### GIVEN DATA
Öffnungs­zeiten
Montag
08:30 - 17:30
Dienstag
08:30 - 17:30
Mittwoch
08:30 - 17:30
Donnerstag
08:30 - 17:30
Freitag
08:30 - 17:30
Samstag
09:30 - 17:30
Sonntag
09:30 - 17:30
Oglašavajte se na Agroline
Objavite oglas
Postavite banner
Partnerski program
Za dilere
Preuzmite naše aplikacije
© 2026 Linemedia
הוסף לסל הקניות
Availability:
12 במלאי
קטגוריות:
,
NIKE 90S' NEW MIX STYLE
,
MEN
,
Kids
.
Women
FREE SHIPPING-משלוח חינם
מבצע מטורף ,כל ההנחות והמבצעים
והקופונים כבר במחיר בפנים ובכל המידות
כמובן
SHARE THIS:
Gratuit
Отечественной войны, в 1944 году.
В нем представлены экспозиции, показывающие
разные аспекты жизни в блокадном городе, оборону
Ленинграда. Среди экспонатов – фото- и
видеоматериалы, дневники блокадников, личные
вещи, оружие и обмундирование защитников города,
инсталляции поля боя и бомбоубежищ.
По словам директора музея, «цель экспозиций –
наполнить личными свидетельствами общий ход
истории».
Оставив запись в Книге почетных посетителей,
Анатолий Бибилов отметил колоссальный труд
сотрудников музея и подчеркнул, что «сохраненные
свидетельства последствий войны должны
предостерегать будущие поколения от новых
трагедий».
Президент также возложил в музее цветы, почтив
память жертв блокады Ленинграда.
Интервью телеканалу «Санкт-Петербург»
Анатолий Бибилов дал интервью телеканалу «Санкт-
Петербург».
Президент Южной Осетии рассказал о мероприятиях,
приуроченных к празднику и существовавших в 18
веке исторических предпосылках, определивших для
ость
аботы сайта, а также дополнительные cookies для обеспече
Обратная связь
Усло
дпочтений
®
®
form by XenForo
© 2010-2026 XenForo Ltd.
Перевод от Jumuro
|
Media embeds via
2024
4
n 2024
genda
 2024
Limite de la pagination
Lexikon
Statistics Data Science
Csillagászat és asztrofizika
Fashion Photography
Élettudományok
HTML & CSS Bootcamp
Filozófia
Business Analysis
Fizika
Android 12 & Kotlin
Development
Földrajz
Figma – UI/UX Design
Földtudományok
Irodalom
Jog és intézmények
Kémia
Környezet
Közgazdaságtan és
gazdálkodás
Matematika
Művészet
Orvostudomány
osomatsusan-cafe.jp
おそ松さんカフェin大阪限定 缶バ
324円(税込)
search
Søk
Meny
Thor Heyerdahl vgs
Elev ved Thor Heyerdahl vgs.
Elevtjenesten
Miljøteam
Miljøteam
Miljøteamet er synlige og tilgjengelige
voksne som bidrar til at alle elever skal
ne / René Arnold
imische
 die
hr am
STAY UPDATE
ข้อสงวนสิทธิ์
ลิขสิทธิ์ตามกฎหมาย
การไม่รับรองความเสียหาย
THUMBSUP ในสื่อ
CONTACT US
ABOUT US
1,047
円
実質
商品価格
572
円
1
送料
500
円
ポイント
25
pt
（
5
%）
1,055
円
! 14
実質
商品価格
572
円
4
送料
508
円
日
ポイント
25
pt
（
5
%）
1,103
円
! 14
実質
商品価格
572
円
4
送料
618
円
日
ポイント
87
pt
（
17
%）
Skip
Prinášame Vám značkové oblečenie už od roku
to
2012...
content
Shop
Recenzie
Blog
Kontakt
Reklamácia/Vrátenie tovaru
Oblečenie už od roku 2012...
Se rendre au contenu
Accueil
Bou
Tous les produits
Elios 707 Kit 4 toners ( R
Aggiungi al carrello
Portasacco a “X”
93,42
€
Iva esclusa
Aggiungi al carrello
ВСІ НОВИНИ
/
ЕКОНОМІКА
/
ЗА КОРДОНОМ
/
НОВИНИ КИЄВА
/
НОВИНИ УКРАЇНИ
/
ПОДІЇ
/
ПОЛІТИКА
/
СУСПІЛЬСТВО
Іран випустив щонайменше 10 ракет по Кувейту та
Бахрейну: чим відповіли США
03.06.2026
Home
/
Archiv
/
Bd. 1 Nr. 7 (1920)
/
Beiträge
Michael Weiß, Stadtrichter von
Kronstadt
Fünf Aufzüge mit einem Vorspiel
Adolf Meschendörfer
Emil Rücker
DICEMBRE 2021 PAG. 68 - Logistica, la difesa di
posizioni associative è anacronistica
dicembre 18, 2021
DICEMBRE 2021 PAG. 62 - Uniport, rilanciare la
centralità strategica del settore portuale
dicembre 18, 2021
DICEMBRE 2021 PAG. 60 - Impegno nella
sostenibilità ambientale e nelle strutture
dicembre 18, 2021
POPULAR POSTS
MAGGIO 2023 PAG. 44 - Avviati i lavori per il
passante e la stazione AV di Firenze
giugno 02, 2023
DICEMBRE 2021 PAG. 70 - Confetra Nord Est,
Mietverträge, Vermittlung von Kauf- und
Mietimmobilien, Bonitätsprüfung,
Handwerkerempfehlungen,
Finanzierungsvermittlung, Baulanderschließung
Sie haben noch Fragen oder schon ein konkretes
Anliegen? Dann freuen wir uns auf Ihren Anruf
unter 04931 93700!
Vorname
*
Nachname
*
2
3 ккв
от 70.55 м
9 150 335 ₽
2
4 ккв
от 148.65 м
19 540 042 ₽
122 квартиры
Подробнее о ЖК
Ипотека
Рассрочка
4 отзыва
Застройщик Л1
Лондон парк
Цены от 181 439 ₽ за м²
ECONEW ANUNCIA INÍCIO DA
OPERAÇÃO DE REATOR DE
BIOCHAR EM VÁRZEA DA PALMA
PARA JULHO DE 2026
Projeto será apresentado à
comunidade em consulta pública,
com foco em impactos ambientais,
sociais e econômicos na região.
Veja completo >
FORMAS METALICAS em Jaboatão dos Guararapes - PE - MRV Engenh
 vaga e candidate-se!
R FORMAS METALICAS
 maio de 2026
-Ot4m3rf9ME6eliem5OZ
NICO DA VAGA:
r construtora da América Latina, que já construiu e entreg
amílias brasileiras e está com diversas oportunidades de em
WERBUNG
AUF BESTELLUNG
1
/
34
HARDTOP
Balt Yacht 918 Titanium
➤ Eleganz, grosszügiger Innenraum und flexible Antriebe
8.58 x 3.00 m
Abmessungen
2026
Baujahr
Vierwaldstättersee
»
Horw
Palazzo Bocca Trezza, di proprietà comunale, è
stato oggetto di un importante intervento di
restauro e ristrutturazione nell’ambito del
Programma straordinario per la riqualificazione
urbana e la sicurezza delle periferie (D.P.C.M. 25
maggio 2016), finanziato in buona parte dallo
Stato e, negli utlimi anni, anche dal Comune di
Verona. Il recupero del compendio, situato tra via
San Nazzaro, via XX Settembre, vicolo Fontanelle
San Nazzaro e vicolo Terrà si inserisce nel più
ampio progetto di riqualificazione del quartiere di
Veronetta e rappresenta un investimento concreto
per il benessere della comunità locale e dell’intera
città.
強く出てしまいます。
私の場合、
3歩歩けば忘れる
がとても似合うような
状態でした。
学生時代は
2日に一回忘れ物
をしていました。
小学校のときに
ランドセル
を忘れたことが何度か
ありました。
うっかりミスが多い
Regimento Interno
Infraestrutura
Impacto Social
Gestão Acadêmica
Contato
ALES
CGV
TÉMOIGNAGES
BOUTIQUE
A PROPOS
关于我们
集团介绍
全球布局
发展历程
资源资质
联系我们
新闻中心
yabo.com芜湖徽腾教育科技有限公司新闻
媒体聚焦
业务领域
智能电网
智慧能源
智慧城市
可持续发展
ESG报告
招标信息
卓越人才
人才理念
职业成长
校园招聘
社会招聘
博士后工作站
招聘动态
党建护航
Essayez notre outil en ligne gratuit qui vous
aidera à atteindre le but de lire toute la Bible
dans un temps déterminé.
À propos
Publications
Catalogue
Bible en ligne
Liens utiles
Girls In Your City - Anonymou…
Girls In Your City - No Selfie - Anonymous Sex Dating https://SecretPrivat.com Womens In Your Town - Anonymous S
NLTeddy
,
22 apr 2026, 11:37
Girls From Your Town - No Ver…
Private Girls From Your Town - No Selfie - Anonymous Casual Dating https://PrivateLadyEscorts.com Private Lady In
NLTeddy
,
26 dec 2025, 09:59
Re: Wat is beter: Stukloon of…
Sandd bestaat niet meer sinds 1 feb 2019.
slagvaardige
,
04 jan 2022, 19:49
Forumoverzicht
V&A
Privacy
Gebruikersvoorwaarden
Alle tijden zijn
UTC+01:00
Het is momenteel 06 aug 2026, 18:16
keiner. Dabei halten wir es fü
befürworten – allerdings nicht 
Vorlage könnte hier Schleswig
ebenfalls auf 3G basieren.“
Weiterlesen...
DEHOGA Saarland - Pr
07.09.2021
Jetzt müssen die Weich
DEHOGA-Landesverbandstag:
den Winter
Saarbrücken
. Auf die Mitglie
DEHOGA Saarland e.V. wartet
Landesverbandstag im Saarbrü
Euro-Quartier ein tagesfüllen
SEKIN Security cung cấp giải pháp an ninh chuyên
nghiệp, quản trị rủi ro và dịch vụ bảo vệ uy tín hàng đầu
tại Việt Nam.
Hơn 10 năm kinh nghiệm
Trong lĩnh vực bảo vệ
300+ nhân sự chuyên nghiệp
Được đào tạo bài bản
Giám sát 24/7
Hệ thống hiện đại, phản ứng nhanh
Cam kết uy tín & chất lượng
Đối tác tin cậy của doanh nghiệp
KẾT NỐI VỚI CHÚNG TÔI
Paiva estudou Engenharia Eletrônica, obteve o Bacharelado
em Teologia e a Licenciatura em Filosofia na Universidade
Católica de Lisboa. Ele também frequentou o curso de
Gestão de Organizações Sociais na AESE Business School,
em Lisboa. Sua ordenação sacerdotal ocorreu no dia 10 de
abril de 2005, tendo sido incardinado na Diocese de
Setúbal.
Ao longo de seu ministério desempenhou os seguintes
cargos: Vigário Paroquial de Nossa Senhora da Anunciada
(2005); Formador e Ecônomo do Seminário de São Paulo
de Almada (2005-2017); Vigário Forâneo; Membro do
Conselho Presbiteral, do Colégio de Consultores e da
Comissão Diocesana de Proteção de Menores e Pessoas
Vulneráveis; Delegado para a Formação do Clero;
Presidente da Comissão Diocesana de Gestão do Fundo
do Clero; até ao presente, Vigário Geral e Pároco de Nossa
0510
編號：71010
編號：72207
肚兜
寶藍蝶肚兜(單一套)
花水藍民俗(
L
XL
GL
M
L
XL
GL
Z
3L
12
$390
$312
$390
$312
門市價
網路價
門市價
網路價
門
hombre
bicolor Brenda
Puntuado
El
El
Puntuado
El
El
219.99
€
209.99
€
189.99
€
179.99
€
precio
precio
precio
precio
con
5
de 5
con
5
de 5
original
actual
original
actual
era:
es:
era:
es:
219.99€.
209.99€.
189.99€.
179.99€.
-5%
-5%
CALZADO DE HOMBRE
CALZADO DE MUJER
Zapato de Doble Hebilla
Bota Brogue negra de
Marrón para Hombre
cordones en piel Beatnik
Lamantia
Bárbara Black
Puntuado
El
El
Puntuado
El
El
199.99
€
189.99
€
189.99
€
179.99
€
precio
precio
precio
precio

### WHAT YOU NEED TO DO
Print, exactly as written, the first line of the records above and each line after it until the line with "2010-2026 XenForo Ltd.", which is printed too.

### RESULT FOR THIS TASK
Öffnungs­zeiten
Montag
08:30 - 17:30
Dienstag
08:30 - 17:30
Mittwoch
08:30 - 17:30
Donnerstag
08:30 - 17:30
Freitag
08:30 - 17:30
Samstag
09:30 - 17:30
Sonntag
09:30 - 17:30
Oglašavajte se na Agroline
Objavite oglas
Postavite banner
Partnerski program
Za dilere
Preuzmite naše aplikacije
© 2026 Linemedia
הוסף לסל הקניות
Availability:
12 במלאי
קטגוריות:
,
NIKE 90S' NEW MIX STYLE
,
MEN
,
Kids
.
Women
FREE SHIPPING-משלוח חינם
מבצע מטורף ,כל ההנחות והמבצעים
והקופונים כבר במחיר בפנים ובכל המידות
כמובן
SHARE THIS:
Gratuit
Отечественной войны, в 1944 году.
В нем представлены экспозиции, показывающие
разные аспекты жизни в блокадном городе, оборону
Ленинграда. Среди экспонатов – фото- и
видеоматериалы, дневники блокадников, личные
вещи, оружие и обмундирование защитников города,
инсталляции поля боя и бомбоубежищ.
По словам директора музея, «цель экспозиций –
наполнить личными свидетельствами общий ход
истории».
Оставив запись в Книге почетных посетителей,
Анатолий Бибилов отметил колоссальный труд
сотрудников музея и подчеркнул, что «сохраненные
свидетельства последствий войны должны
предостерегать будущие поколения от новых
трагедий».
Президент также возложил в музее цветы, почтив
память жертв блокады Ленинграда.
Интервью телеканалу «Санкт-Петербург»
Анатолий Бибилов дал интервью телеканалу «Санкт-
Петербург».
Президент Южной Осетии рассказал о мероприятиях,
приуроченных к празднику и существовавших в 18
веке исторических предпосылках, определивших для
ость
аботы сайта, а также дополнительные cookies для обеспече
Обратная связь
Усло
дпочтений
®
®
form by XenForo
© 2010-2026 XenForo Ltd.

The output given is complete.